◆ DATA EXTRACTS:
++++

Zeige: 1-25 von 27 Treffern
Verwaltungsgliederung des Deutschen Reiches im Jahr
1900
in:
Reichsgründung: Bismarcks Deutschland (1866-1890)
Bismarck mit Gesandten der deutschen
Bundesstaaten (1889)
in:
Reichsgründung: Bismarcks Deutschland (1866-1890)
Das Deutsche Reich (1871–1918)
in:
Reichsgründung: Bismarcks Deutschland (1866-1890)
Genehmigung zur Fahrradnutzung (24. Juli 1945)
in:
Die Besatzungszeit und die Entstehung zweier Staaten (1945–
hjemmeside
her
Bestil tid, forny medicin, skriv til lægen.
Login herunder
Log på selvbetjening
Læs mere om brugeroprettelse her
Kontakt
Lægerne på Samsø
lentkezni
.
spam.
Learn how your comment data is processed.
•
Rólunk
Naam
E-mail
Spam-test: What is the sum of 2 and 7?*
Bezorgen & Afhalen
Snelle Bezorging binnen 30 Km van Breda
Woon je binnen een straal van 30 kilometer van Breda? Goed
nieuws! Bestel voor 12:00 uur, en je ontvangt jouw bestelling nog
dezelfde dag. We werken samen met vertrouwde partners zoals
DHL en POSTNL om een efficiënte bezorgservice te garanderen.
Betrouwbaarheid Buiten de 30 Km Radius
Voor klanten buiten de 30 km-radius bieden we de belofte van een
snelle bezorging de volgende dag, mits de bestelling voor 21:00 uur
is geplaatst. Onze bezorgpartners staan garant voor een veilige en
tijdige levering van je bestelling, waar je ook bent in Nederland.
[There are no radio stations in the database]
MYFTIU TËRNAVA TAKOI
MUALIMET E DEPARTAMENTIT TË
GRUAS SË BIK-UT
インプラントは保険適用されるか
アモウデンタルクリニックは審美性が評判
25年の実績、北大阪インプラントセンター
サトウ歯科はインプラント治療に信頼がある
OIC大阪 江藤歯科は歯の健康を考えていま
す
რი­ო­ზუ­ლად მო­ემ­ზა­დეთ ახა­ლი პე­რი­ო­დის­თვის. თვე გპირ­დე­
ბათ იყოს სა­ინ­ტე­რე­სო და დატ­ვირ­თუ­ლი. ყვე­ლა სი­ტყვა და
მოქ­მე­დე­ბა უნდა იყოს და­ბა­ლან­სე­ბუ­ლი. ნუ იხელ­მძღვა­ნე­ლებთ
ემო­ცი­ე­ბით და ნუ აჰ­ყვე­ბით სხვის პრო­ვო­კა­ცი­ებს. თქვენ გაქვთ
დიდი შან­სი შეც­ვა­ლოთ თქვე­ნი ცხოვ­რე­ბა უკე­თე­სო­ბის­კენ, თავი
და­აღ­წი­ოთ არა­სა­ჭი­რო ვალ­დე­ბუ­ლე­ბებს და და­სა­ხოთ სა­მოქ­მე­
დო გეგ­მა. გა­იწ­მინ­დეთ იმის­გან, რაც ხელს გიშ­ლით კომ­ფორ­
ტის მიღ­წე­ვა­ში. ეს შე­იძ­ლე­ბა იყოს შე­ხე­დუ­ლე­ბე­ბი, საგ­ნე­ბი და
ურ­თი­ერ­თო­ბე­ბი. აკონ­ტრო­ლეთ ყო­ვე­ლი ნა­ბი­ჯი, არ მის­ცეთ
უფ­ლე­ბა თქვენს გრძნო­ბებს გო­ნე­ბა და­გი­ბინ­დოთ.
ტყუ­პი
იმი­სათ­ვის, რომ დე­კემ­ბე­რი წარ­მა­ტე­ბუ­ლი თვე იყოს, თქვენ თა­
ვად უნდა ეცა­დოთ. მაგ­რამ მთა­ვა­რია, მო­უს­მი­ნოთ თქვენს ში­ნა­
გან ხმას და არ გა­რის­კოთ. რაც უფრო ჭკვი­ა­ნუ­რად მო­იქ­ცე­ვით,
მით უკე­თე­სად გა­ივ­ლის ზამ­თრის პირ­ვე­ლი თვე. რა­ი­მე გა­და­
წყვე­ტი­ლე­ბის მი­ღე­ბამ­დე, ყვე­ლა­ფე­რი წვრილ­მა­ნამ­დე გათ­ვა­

++++

◆ WORK ITEM:
Reproduce the entries above exactly, every line included.

◆ FINISHED EXERCISE:
Zeige: 1-25 von 27 Treffern
Verwaltungsgliederung des Deutschen Reiches im Jahr
1900
in:
Reichsgründung: Bismarcks Deutschland (1866-1890)
Bismarck mit Gesandten der deutschen
Bundesstaaten (1889)
in:
Reichsgründung: Bismarcks Deutschland (1866-1890)
Das Deutsche Reich (1871–1918)
in:
Reichsgründung: Bismarcks Deutschland (1866-1890)
Genehmigung zur Fahrradnutzung (24. Juli 1945)
in:
Die Besatzungszeit und die Entstehung zweier Staaten (1945–
hjemmeside
her
Bestil tid, forny medicin, skriv til lægen.
Login herunder
Log på selvbetjening
Læs mere om brugeroprettelse her
Kontakt
Lægerne på Samsø
lentkezni
.
spam.
Learn how your comment data is processed.
•
Rólunk
Naam
E-mail
Spam-test: What is the sum of 2 and 7?*
Bezorgen & Afhalen
Snelle Bezorging binnen 30 Km van Breda
Woon je binnen een straal van 30 kilometer van Breda? Goed
nieuws! Bestel voor 12:00 uur, en je ontvangt jouw bestelling nog
dezelfde dag. We werken samen met vertrouwde partners zoals
DHL en POSTNL om een efficiënte bezorgservice te garanderen.
Betrouwbaarheid Buiten de 30 Km Radius
Voor klanten buiten de 30 km-radius bieden we de belofte van een
snelle bezorging de volgende dag, mits de bestelling voor 21:00 uur
is geplaatst. Onze bezorgpartners staan garant voor een veilige en
tijdige levering van je bestelling, waar je ook bent in Nederland.
[There are no radio stations in the database]
MYFTIU TËRNAVA TAKOI
MUALIMET E DEPARTAMENTIT TË
GRUAS SË BIK-UT
インプラントは保険適用されるか
アモウデンタルクリニックは審美性が評判
25年の実績、北大阪インプラントセンター
サトウ歯科はインプラント治療に信頼がある
OIC大阪 江藤歯科は歯の健康を考えていま
す
რი­ო­ზუ­ლად მო­ემ­ზა­დეთ ახა­ლი პე­რი­ო­დის­თვის. თვე გპირ­დე­
ბათ იყოს სა­ინ­ტე­რე­სო და დატ­ვირ­თუ­ლი. ყვე­ლა სი­ტყვა და
მოქ­მე­დე­ბა უნდა იყოს და­ბა­ლან­სე­ბუ­ლი. ნუ იხელ­მძღვა­ნე­ლებთ
ემო­ცი­ე­ბით და ნუ აჰ­ყვე­ბით სხვის პრო­ვო­კა­ცი­ებს. თქვენ გაქვთ
დიდი შან­სი შეც­ვა­ლოთ თქვე­ნი ცხოვ­რე­ბა უკე­თე­სო­ბის­კენ, თავი
და­აღ­წი­ოთ არა­სა­ჭი­რო ვალ­დე­ბუ­ლე­ბებს და და­სა­ხოთ სა­მოქ­მე­
დო გეგ­მა. გა­იწ­მინ­დეთ იმის­გან, რაც ხელს გიშ­ლით კომ­ფორ­
ტის მიღ­წე­ვა­ში. ეს შე­იძ­ლე­ბა იყოს შე­ხე­დუ­ლე­ბე­ბი, საგ­ნე­ბი და
ურ­თი­ერ­თო­ბე­ბი. აკონ­ტრო­ლეთ ყო­ვე­ლი ნა­ბი­ჯი, არ მის­ცეთ
უფ­ლე­ბა თქვენს გრძნო­ბებს გო­ნე­ბა და­გი­ბინ­დოთ.
ტყუ­პი
იმი­სათ­ვის, რომ დე­კემ­ბე­რი წარ­მა­ტე­ბუ­ლი თვე იყოს, თქვენ თა­
ვად უნდა ეცა­დოთ. მაგ­რამ მთა­ვა­რია, მო­უს­მი­ნოთ თქვენს ში­ნა­
გან ხმას და არ გა­რის­კოთ. რაც უფრო ჭკვი­ა­ნუ­რად მო­იქ­ცე­ვით,
მით უკე­თე­სად გა­ივ­ლის ზამ­თრის პირ­ვე­ლი თვე. რა­ი­მე გა­და­
წყვე­ტი­ლე­ბის მი­ღე­ბამ­დე, ყვე­ლა­ფე­რი წვრილ­მა­ნამ­დე გათ­ვა­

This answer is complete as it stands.